Data shown:
--------------------------------

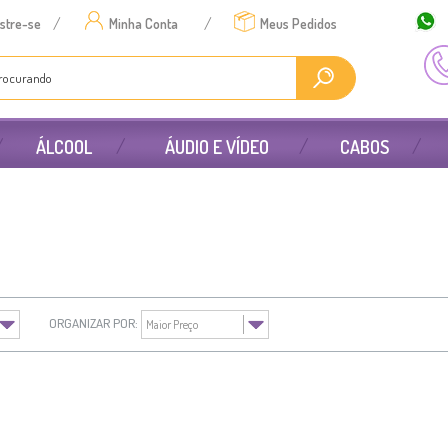
/
/
stre-se
Minha Conta
Meus Pedidos
ÁLCOOL
ÁUDIO E VÍDEO
CABOS
ORGANIZAR POR:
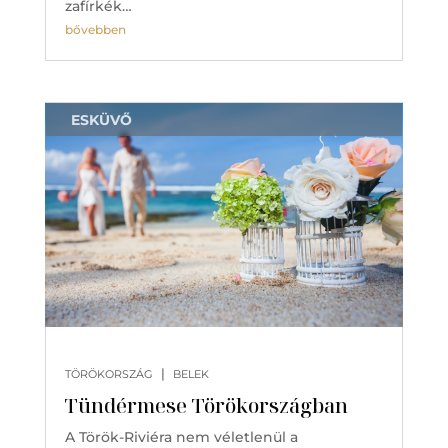
zafírkék…
bővebben
ESKÜVŐ
|
TÖRÖKORSZÁG
BELEK
Tündérmese Törökországban
A Török-Riviéra nem véletlenül a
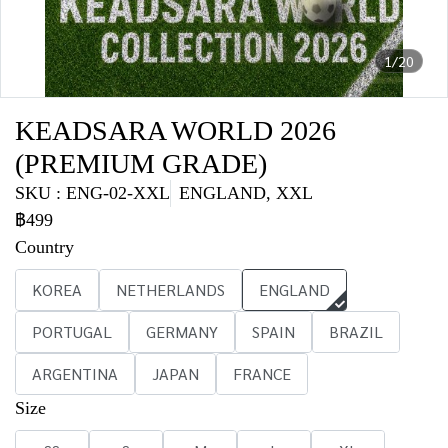
1/20
KEADSARA WORLD 2026
(PREMIUM GRADE)
SKU : ENG-02-XXL
ENGLAND, XXL
฿499
Country
KOREA
NETHERLANDS
ENGLAND
PORTUGAL
GERMANY
SPAIN
BRAZIL
ARGENTINA
JAPAN
FRANCE
Size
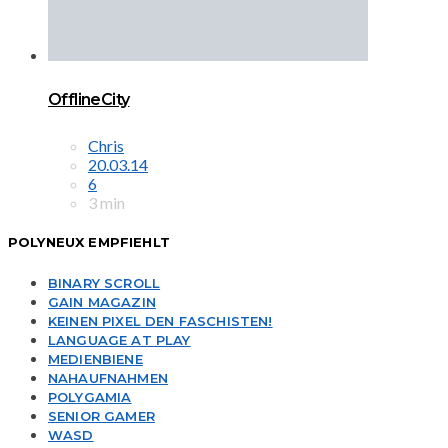
OfflineCity
Chris
20.03.14
6
3 min
POLYNEUX EMPFIEHLT
BINARY SCROLL
GAIN MAGAZIN
KEINEN PIXEL DEN FASCHISTEN!
LANGUAGE AT PLAY
MEDIENBIENE
NAHAUFNAHMEN
POLYGAMIA
SENIOR GAMER
WASD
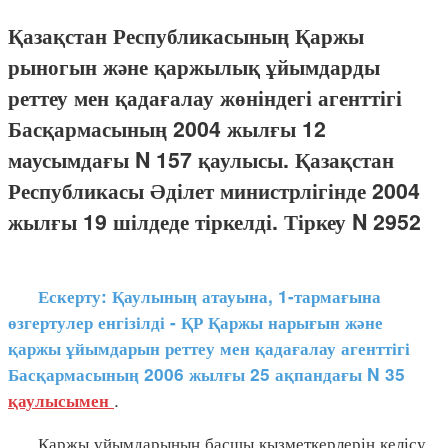
Қазақстан Республикасының Қаржы
рыногын және қаржылық ұйымдарды
реттеу мен қадағалау жөніндегі агенттігі
Басқармасының 2004 жылғы 12
маусымдағы N 157 қаулысы. Қазақстан
Республикасы Әділет министрлігінде 2004
жылғы 19 шілдеде тіркелді. Тіркеу N 2952
Ескерту: Қаулының атауына, 1-тармағына
өзгертулер енгізілді - ҚР Қаржы нарығын және
қаржы ұйымдарын реттеу мен қадағалау агенттігі
Басқармасының 2006 жылғы 25 ақпандағы N 35
.
қаулысымен
Қаржы ұйымдарының басшы қызметкерлерін келісу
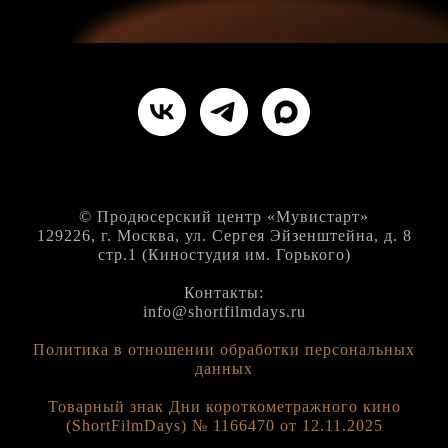
© Продюсерский центр «Мувистарт»
129226, г. Москва, ул. Сергея Эйзенштейна, д. 8
стр.1 (Киностудия им. Горького)
Контакты:
info@shortfilmdays.ru
Политика в отношении обработки персональных
данных
Товарный знак Дни короткометражного кино
(ShortFilmDays) № 1166470 от 12.11.2025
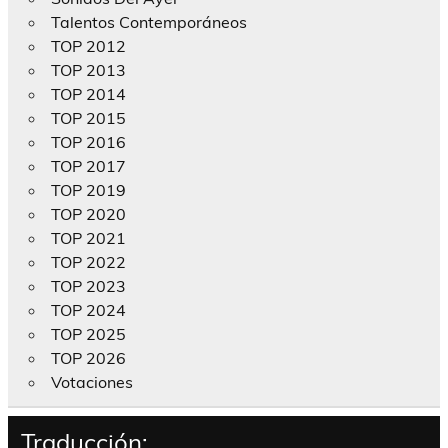
Talentos Contemporáneos
TOP 2012
TOP 2013
TOP 2014
TOP 2015
TOP 2016
TOP 2017
TOP 2019
TOP 2020
TOP 2021
TOP 2022
TOP 2023
TOP 2024
TOP 2025
TOP 2026
Votaciones
Traducción:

--------------------------------

Description of the task: Pictures excluded, repeat the records exactly from their opening line through the line containing "өзгертулер енгізілді - ҚР Қаржы нарығын және".

Exercise result:
/
/
stre-se
Minha Conta
Meus Pedidos
ÁLCOOL
ÁUDIO E VÍDEO
CABOS
ORGANIZAR POR:
zafírkék…
bővebben
ESKÜVŐ
|
TÖRÖKORSZÁG
BELEK
Tündérmese Törökországban
A Török-Riviéra nem véletlenül a
1/20
KEADSARA WORLD 2026
(PREMIUM GRADE)
SKU : ENG-02-XXL
ENGLAND, XXL
฿499
Country
KOREA
NETHERLANDS
ENGLAND
PORTUGAL
GERMANY
SPAIN
BRAZIL
ARGENTINA
JAPAN
FRANCE
Size
OfflineCity
Chris
20.03.14
6
3 min
POLYNEUX EMPFIEHLT
BINARY SCROLL
GAIN MAGAZIN
KEINEN PIXEL DEN FASCHISTEN!
LANGUAGE AT PLAY
MEDIENBIENE
NAHAUFNAHMEN
POLYGAMIA
SENIOR GAMER
WASD
Қазақстан Республикасының Қаржы
рыногын және қаржылық ұйымдарды
реттеу мен қадағалау жөніндегі агенттігі
Басқармасының 2004 жылғы 12
маусымдағы N 157 қаулысы. Қазақстан
Республикасы Әділет министрлігінде 2004
жылғы 19 шілдеде тіркелді. Тіркеу N 2952
Ескерту: Қаулының атауына, 1-тармағына
өзгертулер енгізілді - ҚР Қаржы нарығын және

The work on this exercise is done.